In my experience, I’ve found that some helpful tips for overcoming your trauma are…

  • Find support specific to your lived traumatic experience(s).

    • For example, if you’re a survivor of domestic violence, you can find groups, hotlines, and resources specific to domestic violence that can help you cope. Your friends and family can be great natural supports as well if you feel comfortable talking with them about the trauma you’ve experienced.

  • Talk about what happened with someone you trust.

    • To be able to process traumatic experiences, it can be helpful to talk about it with trusted individuals in your life. It is normal to try and avoid thinking about or talking about something that was very painful for us to live through, but avoiding talking about trauma can ultimately have a very negative impact on your mental and even physical health. Even though talking about it may be difficult, it’s one of the healthiest and best ways to begin processing and move towards overcoming traumatic experiences.

  • Do your best to maintain healthy routines and structure

    • Try to stick to the healthy routines/structure you’ve developed prior to experiencing the traumatic event(s). This can help you to avoid feeling as though the traumatic experience is asserting control over your daily life. For example, if you always take your dog on a hike on Monday afternoons, try to keep that routine if you can. It can help us to reassure ourselves that traumatic experiences do not define who we are or what we’re capable of.

So now that we’ve gone over some helpful things to do while processing and overcoming traumatic experience(s), I’m going to list a few things that may be harmful to do when processing and overcoming traumatic experiences.

  • Don’t bottle up your feelings.

    • As I mentioned above, avoiding thinking or talking about traumatic experiences can be very isolating and end up making us feel significantly more helpless and hopeless about overcoming what happened to us.
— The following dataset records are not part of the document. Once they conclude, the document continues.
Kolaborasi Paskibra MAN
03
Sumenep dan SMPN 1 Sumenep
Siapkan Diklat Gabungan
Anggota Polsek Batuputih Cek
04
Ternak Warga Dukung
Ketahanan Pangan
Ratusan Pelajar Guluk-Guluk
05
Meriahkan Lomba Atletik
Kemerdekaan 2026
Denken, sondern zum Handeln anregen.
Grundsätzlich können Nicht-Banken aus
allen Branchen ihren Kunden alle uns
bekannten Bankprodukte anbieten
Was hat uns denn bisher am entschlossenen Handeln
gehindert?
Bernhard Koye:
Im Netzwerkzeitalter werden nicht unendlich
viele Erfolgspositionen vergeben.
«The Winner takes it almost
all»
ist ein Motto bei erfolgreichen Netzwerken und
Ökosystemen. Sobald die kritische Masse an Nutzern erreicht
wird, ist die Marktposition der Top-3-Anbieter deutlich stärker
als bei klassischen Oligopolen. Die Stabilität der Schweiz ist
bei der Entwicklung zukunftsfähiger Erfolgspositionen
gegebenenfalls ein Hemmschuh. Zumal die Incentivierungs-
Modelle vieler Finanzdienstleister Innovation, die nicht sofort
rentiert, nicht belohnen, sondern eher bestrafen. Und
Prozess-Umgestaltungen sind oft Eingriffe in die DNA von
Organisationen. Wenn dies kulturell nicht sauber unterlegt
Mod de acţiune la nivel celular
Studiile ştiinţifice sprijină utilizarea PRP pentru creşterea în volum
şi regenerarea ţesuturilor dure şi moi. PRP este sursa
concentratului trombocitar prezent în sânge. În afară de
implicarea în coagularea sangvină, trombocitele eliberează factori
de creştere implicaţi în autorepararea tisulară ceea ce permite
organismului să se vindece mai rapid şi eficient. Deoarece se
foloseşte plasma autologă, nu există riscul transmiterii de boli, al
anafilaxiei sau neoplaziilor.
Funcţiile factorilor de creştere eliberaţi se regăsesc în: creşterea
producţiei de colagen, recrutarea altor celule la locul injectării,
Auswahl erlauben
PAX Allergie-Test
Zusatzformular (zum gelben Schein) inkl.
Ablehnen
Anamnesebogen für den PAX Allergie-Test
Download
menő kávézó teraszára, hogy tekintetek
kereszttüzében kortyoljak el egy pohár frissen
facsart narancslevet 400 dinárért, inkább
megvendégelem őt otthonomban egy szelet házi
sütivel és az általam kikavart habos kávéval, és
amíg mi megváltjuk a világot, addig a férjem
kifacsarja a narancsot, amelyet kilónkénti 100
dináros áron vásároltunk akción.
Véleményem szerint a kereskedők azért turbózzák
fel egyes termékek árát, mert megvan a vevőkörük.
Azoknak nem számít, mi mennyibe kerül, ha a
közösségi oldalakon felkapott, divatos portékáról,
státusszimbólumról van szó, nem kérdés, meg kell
Talking it out with a close friend or family member can really help with recovering from a traumatic experience. If you don’t have any natural supports in your life that you feel comfortable reaching out to, I would encourage you to look into therapy, counseling, or other support groups that exist where you might feel comfortable talking through what you’ve experienced.

  • Don’t rush the healing process.

    • I’m speaking from experience when I say if you try to take on too much at one time things can become very overwhelming very quickly. Coming out of a difficult place and trying to do too many things at once can be harmful for our mental and physical health because if we aren’t able to meet our own unrealistic expectations of ourselves we may end up feeling like we’re failing and then start feeling even worse about ourselves and thus more overwhelmed.

  • Avoid coping through the misuse of substances.

    • Using drugs (that are not prescribed to you by a medical professional) or alcohol during this tough time period can be very harmful. Although it may seem like drugs or alcohol are making things feel better they are really just temporarily making you feel “numb.” In my experience, misusing substances as a coping mechanism harms the healing process way more than it helps it. In order to grow through traumatic experiences, we have to allow ourselves to truly go through everything that comes with processing these experiences.

Most of all, I want to remind everyone reading this that no matter how difficult your traumatic experiences are to cope with right now, what happened to you is not your fault and it does not define who you are or who you will become. You matter, you are enough, and you are more than the things that have happened to you.